People watch our check-ins. They may be able to start exploiting our users before we can get an update out to them if

  • the patch is an obvious security fix (bounds check, kungFuDeathGrip, etc.)
  • the check-in comment says "security fix" or includes trigger words like "exploitable", "vulnerable", "overflow", "injection", "use after free", etc.
  • comments in the code mention those types of things or how someone could abuse the bug
  • the check-in contains testcases that show exactly how to trigger the vulnerability

Principle: assume the worst

  • If there's no rating we assume it could be critical
  • If we don't know the regression range we assume it needs porting to all supported branches

Process for Security Bugs

For security bugs with no sec- severity rating assume the worst and follow the rules for sec-critical. If you have experience fixing security bugs you could also take a crack at rating it yourself following the Security_Severity_Ratings. If you have any questions or are unsure about anything in this document contact us on IRC in the #security channel or ask a senior developer who has worked on a lot of security bugs.
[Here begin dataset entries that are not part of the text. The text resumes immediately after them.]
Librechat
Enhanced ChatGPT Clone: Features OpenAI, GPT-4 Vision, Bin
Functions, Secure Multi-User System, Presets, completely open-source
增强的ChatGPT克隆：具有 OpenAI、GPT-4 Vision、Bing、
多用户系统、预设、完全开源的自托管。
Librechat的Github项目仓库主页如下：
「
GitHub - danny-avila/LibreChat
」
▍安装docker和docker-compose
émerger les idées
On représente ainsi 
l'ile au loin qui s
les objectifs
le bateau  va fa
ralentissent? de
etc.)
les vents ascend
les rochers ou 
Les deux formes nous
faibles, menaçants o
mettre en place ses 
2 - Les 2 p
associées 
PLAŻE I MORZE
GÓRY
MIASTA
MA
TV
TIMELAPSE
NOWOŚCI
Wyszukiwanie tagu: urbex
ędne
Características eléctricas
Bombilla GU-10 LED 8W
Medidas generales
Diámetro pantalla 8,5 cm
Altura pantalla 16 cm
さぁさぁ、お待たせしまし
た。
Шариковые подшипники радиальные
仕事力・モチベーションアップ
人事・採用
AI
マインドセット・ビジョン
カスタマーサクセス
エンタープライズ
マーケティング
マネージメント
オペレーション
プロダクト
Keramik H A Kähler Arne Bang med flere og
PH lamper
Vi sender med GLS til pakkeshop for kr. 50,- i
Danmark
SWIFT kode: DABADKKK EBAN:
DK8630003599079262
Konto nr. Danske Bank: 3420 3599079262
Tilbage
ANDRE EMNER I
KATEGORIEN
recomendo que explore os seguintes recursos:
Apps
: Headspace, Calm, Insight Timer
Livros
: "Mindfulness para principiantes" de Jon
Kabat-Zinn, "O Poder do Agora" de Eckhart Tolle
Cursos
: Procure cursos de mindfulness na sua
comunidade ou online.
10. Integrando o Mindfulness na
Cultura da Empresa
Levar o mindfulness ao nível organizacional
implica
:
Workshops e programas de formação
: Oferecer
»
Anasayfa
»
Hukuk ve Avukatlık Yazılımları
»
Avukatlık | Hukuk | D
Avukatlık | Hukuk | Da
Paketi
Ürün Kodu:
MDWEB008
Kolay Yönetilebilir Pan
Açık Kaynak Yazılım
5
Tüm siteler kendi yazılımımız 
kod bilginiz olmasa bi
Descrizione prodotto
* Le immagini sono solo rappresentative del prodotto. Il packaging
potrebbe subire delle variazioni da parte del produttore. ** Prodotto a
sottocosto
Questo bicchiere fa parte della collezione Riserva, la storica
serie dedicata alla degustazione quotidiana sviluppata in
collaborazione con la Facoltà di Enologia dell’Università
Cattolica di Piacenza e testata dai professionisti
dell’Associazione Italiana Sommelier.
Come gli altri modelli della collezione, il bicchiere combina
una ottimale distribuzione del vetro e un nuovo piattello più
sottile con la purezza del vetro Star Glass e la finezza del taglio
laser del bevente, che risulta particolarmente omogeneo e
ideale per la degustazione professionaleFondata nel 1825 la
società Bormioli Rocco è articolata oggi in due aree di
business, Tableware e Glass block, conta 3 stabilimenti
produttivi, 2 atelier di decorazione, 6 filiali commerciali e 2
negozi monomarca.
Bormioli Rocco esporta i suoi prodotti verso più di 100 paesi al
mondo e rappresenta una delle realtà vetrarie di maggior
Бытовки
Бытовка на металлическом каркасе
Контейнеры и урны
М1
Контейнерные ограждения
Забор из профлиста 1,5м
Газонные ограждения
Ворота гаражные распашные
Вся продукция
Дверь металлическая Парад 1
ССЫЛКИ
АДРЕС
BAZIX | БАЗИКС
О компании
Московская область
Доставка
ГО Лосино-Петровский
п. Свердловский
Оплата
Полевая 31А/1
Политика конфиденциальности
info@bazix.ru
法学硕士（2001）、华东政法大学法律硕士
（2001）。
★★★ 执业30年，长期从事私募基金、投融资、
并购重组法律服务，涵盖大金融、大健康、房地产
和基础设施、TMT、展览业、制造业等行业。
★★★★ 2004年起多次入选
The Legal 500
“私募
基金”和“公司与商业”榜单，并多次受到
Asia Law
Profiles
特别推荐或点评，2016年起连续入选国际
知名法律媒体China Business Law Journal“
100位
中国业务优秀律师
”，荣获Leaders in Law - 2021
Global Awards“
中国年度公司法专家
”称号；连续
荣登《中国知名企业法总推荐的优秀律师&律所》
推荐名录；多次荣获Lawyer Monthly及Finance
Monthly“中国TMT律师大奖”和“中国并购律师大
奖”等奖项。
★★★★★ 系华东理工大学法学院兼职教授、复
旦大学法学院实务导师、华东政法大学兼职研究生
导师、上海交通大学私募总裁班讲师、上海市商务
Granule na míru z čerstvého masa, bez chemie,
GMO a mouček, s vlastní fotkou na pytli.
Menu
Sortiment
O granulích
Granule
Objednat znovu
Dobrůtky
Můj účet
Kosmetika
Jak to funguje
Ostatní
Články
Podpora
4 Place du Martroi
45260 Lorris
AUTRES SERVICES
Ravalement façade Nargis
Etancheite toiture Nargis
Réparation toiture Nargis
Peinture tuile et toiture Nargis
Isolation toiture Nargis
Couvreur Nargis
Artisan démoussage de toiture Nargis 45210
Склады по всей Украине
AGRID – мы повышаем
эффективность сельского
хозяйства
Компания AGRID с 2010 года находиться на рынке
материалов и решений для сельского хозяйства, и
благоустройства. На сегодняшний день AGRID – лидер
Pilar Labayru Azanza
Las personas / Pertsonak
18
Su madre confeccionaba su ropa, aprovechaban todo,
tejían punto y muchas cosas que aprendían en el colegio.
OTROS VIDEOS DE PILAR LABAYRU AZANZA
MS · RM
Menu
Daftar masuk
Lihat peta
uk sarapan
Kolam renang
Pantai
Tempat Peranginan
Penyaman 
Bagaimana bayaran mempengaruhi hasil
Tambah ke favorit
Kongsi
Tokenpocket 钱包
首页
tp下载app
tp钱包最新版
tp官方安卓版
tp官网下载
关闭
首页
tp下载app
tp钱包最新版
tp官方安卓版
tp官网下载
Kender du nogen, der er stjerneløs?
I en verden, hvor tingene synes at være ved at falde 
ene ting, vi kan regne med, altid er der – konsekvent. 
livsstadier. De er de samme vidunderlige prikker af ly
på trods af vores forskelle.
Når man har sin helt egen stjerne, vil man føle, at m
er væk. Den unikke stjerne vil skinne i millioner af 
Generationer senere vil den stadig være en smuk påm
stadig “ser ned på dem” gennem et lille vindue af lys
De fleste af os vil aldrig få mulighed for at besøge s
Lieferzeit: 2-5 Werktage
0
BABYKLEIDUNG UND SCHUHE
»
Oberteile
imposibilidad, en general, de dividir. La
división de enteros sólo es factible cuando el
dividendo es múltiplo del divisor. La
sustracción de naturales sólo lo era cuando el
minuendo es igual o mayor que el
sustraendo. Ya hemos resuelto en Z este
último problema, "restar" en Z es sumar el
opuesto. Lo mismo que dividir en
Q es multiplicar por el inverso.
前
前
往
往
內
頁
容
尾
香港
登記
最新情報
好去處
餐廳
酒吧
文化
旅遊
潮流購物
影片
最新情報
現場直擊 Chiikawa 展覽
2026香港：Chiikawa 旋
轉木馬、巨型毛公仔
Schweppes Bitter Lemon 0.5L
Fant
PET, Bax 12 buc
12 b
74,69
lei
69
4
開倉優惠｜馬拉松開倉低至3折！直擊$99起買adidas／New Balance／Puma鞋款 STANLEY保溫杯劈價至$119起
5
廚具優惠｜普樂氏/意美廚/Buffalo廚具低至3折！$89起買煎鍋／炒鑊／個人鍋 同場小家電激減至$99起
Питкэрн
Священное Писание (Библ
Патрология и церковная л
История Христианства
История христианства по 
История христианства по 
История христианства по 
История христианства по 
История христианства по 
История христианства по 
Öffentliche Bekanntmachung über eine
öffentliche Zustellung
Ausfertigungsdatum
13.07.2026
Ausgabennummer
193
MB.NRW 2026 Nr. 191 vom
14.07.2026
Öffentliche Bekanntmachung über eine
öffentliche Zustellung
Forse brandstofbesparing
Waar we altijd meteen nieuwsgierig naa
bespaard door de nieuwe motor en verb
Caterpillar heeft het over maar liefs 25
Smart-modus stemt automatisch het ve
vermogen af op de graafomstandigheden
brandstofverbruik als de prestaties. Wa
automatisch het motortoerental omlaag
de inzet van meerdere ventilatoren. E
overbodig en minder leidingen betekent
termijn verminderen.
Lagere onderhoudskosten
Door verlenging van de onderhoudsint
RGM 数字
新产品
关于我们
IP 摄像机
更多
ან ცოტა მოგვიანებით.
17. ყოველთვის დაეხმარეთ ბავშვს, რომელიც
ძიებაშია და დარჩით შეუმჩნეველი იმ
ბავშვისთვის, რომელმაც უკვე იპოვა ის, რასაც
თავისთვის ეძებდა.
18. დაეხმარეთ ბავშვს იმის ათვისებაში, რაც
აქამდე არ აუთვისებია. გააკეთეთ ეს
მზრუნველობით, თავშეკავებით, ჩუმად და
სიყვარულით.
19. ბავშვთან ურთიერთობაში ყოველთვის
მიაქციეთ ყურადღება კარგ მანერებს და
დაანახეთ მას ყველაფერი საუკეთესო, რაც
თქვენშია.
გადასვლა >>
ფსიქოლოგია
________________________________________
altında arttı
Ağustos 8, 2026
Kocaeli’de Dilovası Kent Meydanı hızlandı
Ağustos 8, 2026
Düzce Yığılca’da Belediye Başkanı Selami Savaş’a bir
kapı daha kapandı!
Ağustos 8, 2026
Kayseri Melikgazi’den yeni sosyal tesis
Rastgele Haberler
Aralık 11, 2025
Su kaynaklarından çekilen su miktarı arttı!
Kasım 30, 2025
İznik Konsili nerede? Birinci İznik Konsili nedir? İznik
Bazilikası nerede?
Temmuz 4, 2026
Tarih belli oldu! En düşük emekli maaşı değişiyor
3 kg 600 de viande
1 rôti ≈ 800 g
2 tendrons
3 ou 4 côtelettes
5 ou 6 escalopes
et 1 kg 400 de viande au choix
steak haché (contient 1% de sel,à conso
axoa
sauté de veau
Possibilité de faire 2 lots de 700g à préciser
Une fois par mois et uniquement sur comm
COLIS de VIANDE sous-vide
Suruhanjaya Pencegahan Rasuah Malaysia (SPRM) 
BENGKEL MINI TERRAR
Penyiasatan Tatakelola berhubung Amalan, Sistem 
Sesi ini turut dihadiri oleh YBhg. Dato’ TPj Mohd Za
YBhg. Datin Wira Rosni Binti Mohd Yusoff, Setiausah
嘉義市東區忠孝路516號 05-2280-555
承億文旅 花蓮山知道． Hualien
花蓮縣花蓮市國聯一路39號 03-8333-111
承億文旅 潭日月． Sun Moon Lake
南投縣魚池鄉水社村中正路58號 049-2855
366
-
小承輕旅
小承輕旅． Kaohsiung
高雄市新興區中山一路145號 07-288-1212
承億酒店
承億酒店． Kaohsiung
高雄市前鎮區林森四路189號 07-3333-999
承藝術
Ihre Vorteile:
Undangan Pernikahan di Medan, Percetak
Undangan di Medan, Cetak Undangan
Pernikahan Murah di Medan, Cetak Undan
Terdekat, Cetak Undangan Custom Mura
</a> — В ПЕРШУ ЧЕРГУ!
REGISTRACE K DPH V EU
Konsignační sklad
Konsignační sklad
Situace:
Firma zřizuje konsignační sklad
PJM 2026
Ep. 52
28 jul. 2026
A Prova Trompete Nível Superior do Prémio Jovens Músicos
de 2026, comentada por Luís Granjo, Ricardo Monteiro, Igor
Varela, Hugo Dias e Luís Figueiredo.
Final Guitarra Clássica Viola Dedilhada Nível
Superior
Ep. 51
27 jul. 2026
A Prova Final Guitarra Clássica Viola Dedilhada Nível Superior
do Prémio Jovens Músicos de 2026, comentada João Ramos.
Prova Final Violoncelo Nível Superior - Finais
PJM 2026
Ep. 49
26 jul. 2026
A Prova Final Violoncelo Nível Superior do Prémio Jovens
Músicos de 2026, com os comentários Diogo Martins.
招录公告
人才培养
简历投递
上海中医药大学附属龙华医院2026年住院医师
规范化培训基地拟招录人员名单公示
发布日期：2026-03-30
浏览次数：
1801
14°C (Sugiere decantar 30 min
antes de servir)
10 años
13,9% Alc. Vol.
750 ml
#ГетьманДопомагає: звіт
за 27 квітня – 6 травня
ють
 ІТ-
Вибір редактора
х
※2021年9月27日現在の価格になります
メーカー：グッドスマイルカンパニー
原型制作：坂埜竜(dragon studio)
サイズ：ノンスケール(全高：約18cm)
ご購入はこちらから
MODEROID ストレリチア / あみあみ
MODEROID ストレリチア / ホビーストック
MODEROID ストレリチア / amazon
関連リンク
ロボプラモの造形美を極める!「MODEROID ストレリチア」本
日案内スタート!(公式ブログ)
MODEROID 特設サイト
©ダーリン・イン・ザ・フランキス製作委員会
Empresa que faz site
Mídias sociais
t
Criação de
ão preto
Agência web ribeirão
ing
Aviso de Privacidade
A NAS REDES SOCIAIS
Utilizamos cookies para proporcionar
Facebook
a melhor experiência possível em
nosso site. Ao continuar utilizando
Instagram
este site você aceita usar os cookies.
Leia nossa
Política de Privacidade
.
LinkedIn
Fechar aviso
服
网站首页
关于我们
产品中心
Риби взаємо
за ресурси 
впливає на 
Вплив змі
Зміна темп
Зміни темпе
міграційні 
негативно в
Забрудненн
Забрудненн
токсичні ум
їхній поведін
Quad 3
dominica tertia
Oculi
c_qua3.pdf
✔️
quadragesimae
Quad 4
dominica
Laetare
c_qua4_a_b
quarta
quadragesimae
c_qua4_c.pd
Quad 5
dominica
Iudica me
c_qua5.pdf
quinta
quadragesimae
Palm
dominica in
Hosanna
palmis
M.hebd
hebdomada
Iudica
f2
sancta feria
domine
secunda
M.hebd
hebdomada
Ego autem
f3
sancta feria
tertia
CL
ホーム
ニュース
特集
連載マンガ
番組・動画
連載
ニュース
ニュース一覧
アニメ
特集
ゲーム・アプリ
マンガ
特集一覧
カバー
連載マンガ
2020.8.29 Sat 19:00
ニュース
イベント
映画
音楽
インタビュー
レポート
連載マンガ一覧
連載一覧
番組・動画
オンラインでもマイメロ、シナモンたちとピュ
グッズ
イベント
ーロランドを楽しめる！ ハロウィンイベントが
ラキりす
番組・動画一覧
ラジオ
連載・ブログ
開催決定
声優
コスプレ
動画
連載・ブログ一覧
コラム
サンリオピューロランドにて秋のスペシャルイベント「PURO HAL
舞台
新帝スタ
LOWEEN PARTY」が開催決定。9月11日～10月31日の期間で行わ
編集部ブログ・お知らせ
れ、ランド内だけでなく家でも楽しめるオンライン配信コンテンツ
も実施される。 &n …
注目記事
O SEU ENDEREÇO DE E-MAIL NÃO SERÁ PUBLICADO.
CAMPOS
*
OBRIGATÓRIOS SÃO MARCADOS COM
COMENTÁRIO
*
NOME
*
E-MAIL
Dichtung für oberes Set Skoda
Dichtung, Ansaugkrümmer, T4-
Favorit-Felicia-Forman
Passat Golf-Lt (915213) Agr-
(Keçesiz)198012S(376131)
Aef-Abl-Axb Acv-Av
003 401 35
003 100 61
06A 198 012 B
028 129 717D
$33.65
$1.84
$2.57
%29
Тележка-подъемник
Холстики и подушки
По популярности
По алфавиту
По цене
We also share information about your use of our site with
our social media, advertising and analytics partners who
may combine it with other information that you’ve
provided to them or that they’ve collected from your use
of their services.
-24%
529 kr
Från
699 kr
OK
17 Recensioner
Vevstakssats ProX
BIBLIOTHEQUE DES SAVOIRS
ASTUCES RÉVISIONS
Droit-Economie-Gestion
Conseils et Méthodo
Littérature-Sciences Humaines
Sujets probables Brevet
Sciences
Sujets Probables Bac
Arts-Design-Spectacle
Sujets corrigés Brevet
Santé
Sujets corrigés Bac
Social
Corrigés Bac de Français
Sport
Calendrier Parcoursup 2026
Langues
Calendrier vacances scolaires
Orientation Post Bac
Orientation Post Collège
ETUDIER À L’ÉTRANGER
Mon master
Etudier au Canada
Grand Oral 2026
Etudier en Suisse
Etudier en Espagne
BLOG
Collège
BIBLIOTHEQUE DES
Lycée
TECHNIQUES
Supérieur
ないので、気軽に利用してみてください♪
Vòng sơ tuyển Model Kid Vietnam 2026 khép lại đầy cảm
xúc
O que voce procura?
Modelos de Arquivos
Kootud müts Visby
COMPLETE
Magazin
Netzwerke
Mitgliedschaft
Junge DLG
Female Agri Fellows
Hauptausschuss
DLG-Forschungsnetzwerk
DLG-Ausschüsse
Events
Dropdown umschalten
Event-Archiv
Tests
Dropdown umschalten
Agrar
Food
Core-security bug fixes should just be landed by a developer without any explicit approval if:

A) The bug has a sec-low, sec-moderate, sec-other, or sec-want rating.
B) The bug is a recent regression on mozilla-central. This means

  • A specific regressing check-in has been identified
  • The developer can (and has) marked the status flags for ESR, Beta, and Aurora as "unaffected"
  • We have not shipped this vulnerability in anything other than a nightly build

If it meets the above criteria, check that patch in.

Otherwise, if the bug has a patch *and* is sec-high or sec-critical, the developer should set the sec-approval flag to '?' on the patch when it is ready to be checked into mozilla-central (or elsewhere if it is branch only).

If you have a patch and the bug is a hidden core-security bug with no rating then either:

  1. request sec-approval (to be safe) and wait for a rating,
  2. rate it following the Security_Severity_Ratings and then proceed according to whether the bug is low/moderate or high/critical as above.

If developers are unsure about a bug and it has a patch ready, just mark the sec-approval flag to '?' and move on. Don't overthink it!

An automatic nomination comment will be added to bugzilla when sec-approval is set to '?'. The questions in this need to be filled out as best as possible when sec-approval is requested for the patch.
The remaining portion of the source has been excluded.